In comparison, MSP analysis showed that 39 samples (37.5%) had a methylated MGMT promoter and 65 samples (62.5%) had an unmethylated MGMT promoter. Six samples (5.8%) had an opposite methylation status of the MGMT promoter according to the two assays (Table 3); all 6 samples were obtained before 2003 and therefore were at least 10 years old and included one individual case for every year from 1997 to 2002.

Mean overall survival (OS) of the total 104 GBM patients was 16.9 months (95% CI 12.4–21.5 months) and the 2-year survival rate was 25.2%. For analysis by MSP, the mean OS of GBM patients with an unmethylated MGMT promoter was 16.2 months (95% CI 11.3–21.1 months), and that of patients with a methylated MGMT promoter was 19.6 months (95% CI 14.8–24.2 months, p=0.004). In terms of 44 patients who were treated with concurrent temozolomide chemoradiotherapy, mean OS was 18.5 months (95% CI 12.8–24.5 months) and 2-year survival rate was 26.9%. For analysis by MSP, the mean OS of these patients with an unmethylated MGMT promoter was 17.1 months (95% CI 9.6–23.4 months), and that of patients with a methylated MGMT promoter was 20.3 months (95% CI 15.3–26.0 months, p=0.002) (Table 4).

According to analysis by PSQ, the mean OS of total 104 GBM patients with unmethylated MGMT promoter was 14.1 months (95% CI 11.6–16.9 months) and that of patients with a methylated MGMT promoter was 20.9 months (95% CI 17.3–24.4 months). There was a significant difference in OS between the two groups (p<0.001). More detailed categorization according to the percentage of methylation showed a significant difference in OS even among patients with a methylated MGMT promoter (p=0.012); the mean OS of GBM patients with a less methylated MGMT promoter (from 9–39%) was 17.8 months (95% CI 13.9–21.7 months), whereas that of patients with a more methylated MGMT promoter (above 39%) was 24.5 months (95% CI 19.2–29.8 months). Actually, in terms of 44 patients who were treated with concurrent temozolomide chemoradiotherapy, the methylation status analyzed by PSQ was completely identical to that by MSP in 44 patients who were treated with temozolomide concurrent chemoradiotherapy. Therefore, there was no difference of overall survival between two groups according to the analyzing technique; the patients with unmethylated MGMT promoter was 17.1 months (95% CI 9.6–23.4 months) and that of patients with a methylated MGMT promoter was 20.3 months (95% CI 15.3–26.0 months) (Table 4).

Univariate analysis for OS of all GBM patients was performed (Table 5).
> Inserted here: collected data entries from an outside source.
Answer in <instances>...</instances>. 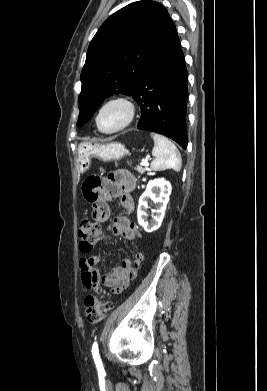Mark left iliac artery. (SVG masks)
<instances>
[{
    "instance_id": "1",
    "label": "left iliac artery",
    "mask_w": 267,
    "mask_h": 391,
    "mask_svg": "<svg viewBox=\"0 0 267 391\" xmlns=\"http://www.w3.org/2000/svg\"><path fill=\"white\" fill-rule=\"evenodd\" d=\"M92 355H93V358H94V361H95V364L97 366L98 371L99 372L103 371V366H102V362H101V359H100V356H99L97 342H94V344L92 346Z\"/></svg>"
}]
</instances>
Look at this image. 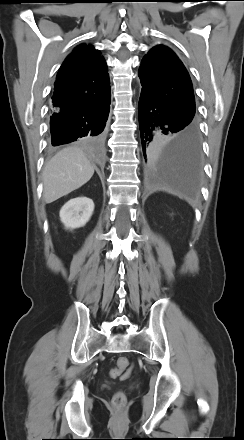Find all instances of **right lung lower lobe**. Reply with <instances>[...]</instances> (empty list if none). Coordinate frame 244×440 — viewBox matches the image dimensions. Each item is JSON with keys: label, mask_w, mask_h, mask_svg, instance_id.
Returning a JSON list of instances; mask_svg holds the SVG:
<instances>
[{"label": "right lung lower lobe", "mask_w": 244, "mask_h": 440, "mask_svg": "<svg viewBox=\"0 0 244 440\" xmlns=\"http://www.w3.org/2000/svg\"><path fill=\"white\" fill-rule=\"evenodd\" d=\"M111 94L86 106L65 111H52L50 118L51 144L53 146L101 137L110 110Z\"/></svg>", "instance_id": "right-lung-lower-lobe-1"}]
</instances>
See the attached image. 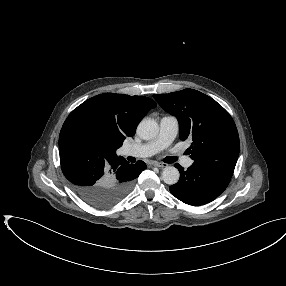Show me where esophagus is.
<instances>
[{"instance_id": "1", "label": "esophagus", "mask_w": 286, "mask_h": 286, "mask_svg": "<svg viewBox=\"0 0 286 286\" xmlns=\"http://www.w3.org/2000/svg\"><path fill=\"white\" fill-rule=\"evenodd\" d=\"M152 165L156 166V167H159V168L167 167V164L161 163V162H153Z\"/></svg>"}]
</instances>
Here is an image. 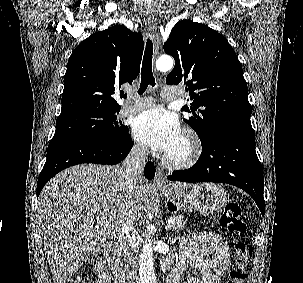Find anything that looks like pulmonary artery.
Returning a JSON list of instances; mask_svg holds the SVG:
<instances>
[{
	"label": "pulmonary artery",
	"instance_id": "1",
	"mask_svg": "<svg viewBox=\"0 0 303 283\" xmlns=\"http://www.w3.org/2000/svg\"><path fill=\"white\" fill-rule=\"evenodd\" d=\"M162 98L165 100H174L179 98L181 91L174 86H164L162 90ZM154 99L150 96L137 97L133 92H129L128 101L125 103L119 111L121 117L134 115L145 108L152 106Z\"/></svg>",
	"mask_w": 303,
	"mask_h": 283
}]
</instances>
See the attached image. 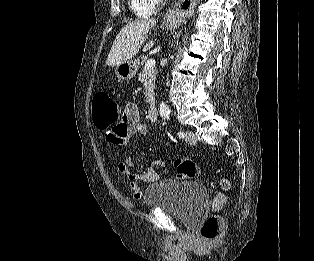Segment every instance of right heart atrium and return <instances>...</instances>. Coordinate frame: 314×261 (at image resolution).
Returning <instances> with one entry per match:
<instances>
[{
    "mask_svg": "<svg viewBox=\"0 0 314 261\" xmlns=\"http://www.w3.org/2000/svg\"><path fill=\"white\" fill-rule=\"evenodd\" d=\"M162 0H153L154 4L156 5V7L161 3Z\"/></svg>",
    "mask_w": 314,
    "mask_h": 261,
    "instance_id": "right-heart-atrium-1",
    "label": "right heart atrium"
}]
</instances>
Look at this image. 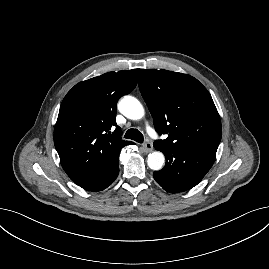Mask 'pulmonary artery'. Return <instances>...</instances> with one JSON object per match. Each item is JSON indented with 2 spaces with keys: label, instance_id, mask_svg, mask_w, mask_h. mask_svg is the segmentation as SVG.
<instances>
[{
  "label": "pulmonary artery",
  "instance_id": "obj_1",
  "mask_svg": "<svg viewBox=\"0 0 269 269\" xmlns=\"http://www.w3.org/2000/svg\"><path fill=\"white\" fill-rule=\"evenodd\" d=\"M148 131H149V133H150L151 135H154V132H153L152 129L148 128Z\"/></svg>",
  "mask_w": 269,
  "mask_h": 269
}]
</instances>
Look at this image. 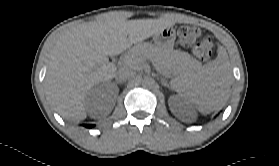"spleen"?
Here are the masks:
<instances>
[{"instance_id": "spleen-1", "label": "spleen", "mask_w": 279, "mask_h": 166, "mask_svg": "<svg viewBox=\"0 0 279 166\" xmlns=\"http://www.w3.org/2000/svg\"><path fill=\"white\" fill-rule=\"evenodd\" d=\"M170 85L201 113L218 109L229 98L232 85V69L226 51L220 48L215 61L177 76Z\"/></svg>"}]
</instances>
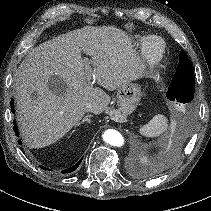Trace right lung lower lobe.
Returning <instances> with one entry per match:
<instances>
[{
	"instance_id": "1",
	"label": "right lung lower lobe",
	"mask_w": 211,
	"mask_h": 211,
	"mask_svg": "<svg viewBox=\"0 0 211 211\" xmlns=\"http://www.w3.org/2000/svg\"><path fill=\"white\" fill-rule=\"evenodd\" d=\"M13 105H14V104H13V100H11L12 112H14ZM14 131H15L16 135L18 136V129H17V126H16V124H15V121H14ZM19 144H21L20 141H19ZM82 159H83V158H81V159L79 160V162H77L74 166H72V167H70V168H68V169H66V170H63L62 173H70V172H73L74 170H76V169L78 168V166L80 165ZM40 167H41L42 169H46V168L43 167L42 165H40Z\"/></svg>"
}]
</instances>
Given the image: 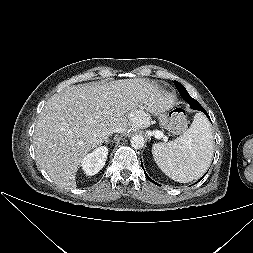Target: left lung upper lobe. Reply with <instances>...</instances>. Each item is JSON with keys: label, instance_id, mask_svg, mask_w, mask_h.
<instances>
[{"label": "left lung upper lobe", "instance_id": "obj_1", "mask_svg": "<svg viewBox=\"0 0 253 253\" xmlns=\"http://www.w3.org/2000/svg\"><path fill=\"white\" fill-rule=\"evenodd\" d=\"M174 84H175V87L177 88L178 92L180 93L181 97L187 101L189 104L191 102H193L195 99H193L189 93L187 92V90L183 87L182 84H180L179 82L177 81H174Z\"/></svg>", "mask_w": 253, "mask_h": 253}]
</instances>
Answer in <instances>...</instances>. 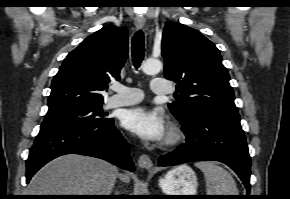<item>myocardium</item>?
Listing matches in <instances>:
<instances>
[{
    "instance_id": "1",
    "label": "myocardium",
    "mask_w": 290,
    "mask_h": 199,
    "mask_svg": "<svg viewBox=\"0 0 290 199\" xmlns=\"http://www.w3.org/2000/svg\"><path fill=\"white\" fill-rule=\"evenodd\" d=\"M184 137L181 126L176 122H171L168 126L167 134L163 141L164 147H172L178 144Z\"/></svg>"
}]
</instances>
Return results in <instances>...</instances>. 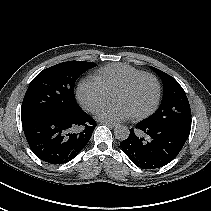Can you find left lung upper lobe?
Listing matches in <instances>:
<instances>
[{"label": "left lung upper lobe", "mask_w": 211, "mask_h": 211, "mask_svg": "<svg viewBox=\"0 0 211 211\" xmlns=\"http://www.w3.org/2000/svg\"><path fill=\"white\" fill-rule=\"evenodd\" d=\"M150 68L161 78L164 94L158 111L143 122L170 127L189 136L191 109L183 88L170 75L152 66Z\"/></svg>", "instance_id": "left-lung-upper-lobe-1"}]
</instances>
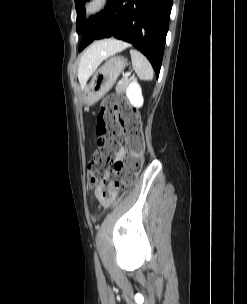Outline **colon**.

Age <50 [hazard ratio (HR) 2.912; p=0.042], KPS ≥70 (HR 13.329; p=0.001), extent of surgical resection (p<0.05), type of adjuvant therapy (p<0.05), methylation of MGMT promoter analyzed by MSP (HR 9.856; p=0.013), and methylation of MGMT promoter analyzed by PSQ (HR 18.007; p<0.001) were associated with OS. However, sex (p=0.572), concurrent temozolomide chemoradiotherapy (p=0.063) and method of salvage treatment (p>0.05) were not associated with OS.
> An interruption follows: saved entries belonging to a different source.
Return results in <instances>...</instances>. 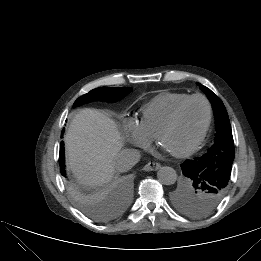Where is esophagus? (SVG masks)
Wrapping results in <instances>:
<instances>
[{"label": "esophagus", "mask_w": 261, "mask_h": 261, "mask_svg": "<svg viewBox=\"0 0 261 261\" xmlns=\"http://www.w3.org/2000/svg\"><path fill=\"white\" fill-rule=\"evenodd\" d=\"M161 167V164L158 162H149L148 164H146L143 169L145 171H156Z\"/></svg>", "instance_id": "34e87169"}]
</instances>
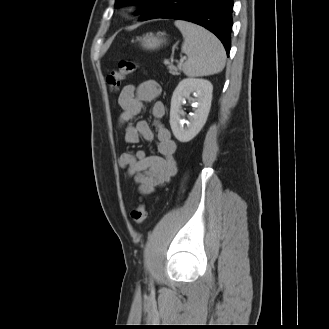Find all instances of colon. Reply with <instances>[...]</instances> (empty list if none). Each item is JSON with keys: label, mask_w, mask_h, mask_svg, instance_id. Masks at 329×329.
Listing matches in <instances>:
<instances>
[{"label": "colon", "mask_w": 329, "mask_h": 329, "mask_svg": "<svg viewBox=\"0 0 329 329\" xmlns=\"http://www.w3.org/2000/svg\"><path fill=\"white\" fill-rule=\"evenodd\" d=\"M137 69V64L131 60L123 59L119 62L118 68L112 71L107 76V83L111 90L118 91L122 80L135 72ZM147 217L146 205L141 202L135 209L131 212L132 220L139 226H141Z\"/></svg>", "instance_id": "5ec220e1"}]
</instances>
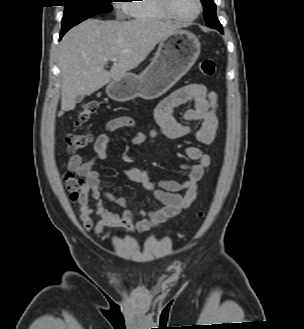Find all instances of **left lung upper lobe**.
Instances as JSON below:
<instances>
[{"instance_id": "obj_1", "label": "left lung upper lobe", "mask_w": 304, "mask_h": 329, "mask_svg": "<svg viewBox=\"0 0 304 329\" xmlns=\"http://www.w3.org/2000/svg\"><path fill=\"white\" fill-rule=\"evenodd\" d=\"M204 6V18L208 22H211V19L215 14L216 5L214 0H201Z\"/></svg>"}]
</instances>
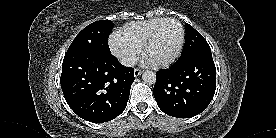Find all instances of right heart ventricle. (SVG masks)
<instances>
[{
	"label": "right heart ventricle",
	"instance_id": "obj_1",
	"mask_svg": "<svg viewBox=\"0 0 276 138\" xmlns=\"http://www.w3.org/2000/svg\"><path fill=\"white\" fill-rule=\"evenodd\" d=\"M163 19L152 18L128 23L118 31L117 36L141 50L152 29Z\"/></svg>",
	"mask_w": 276,
	"mask_h": 138
}]
</instances>
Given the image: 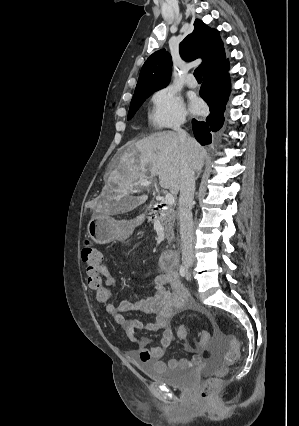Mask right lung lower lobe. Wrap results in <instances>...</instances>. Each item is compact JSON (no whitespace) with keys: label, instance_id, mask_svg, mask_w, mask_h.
I'll use <instances>...</instances> for the list:
<instances>
[{"label":"right lung lower lobe","instance_id":"obj_1","mask_svg":"<svg viewBox=\"0 0 299 426\" xmlns=\"http://www.w3.org/2000/svg\"><path fill=\"white\" fill-rule=\"evenodd\" d=\"M229 62L225 60L203 73L204 81L200 96L208 104L210 114L205 121H192L195 138L201 145L212 142V133L217 132L224 122V111L230 94Z\"/></svg>","mask_w":299,"mask_h":426}]
</instances>
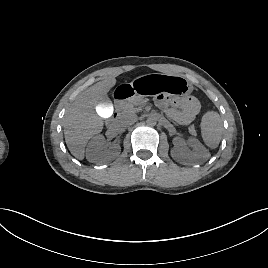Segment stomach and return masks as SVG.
Here are the masks:
<instances>
[{
	"mask_svg": "<svg viewBox=\"0 0 268 268\" xmlns=\"http://www.w3.org/2000/svg\"><path fill=\"white\" fill-rule=\"evenodd\" d=\"M134 93L138 96H151L158 93L184 96L193 91V85L181 75L149 73L135 78L130 83Z\"/></svg>",
	"mask_w": 268,
	"mask_h": 268,
	"instance_id": "stomach-1",
	"label": "stomach"
}]
</instances>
Multi-factor adjustment by the Cox-regression model was performed for the factors that were associated with OS in univariate analysis and additional factors of interest to the authors (such as method of salvage treatment) (Table 6). In multivariate analysis, we found that age (<50 years vs. ≥50 years; HR 3.386, p=0.048), KPS (≥70 vs. <70; HR 9.417, p=0.002), extent of surgical resection (gross total resection vs. subtotal resection, HR 8.045), method of adjuvant treatment (combination therapy vs. other treatment, HR 14.128, p<0.001), methylation status of MGMT promoter by MSP (methylated vs. unmethylated, HR 4.927, p=0.034), and methylation status of MGMT promoter by PSQ (methylated vs. unmethylated, HR 9.208, p=0.001) were independently associated with OS. Methods of salvage treatment and concurrent temozolomide chemoradiotherapy that were potentially associated with OS did not have any association in multivariate analysis (p>0.05). Kaplan-Meier survival curves according to each factor were estimated (Fig. 2).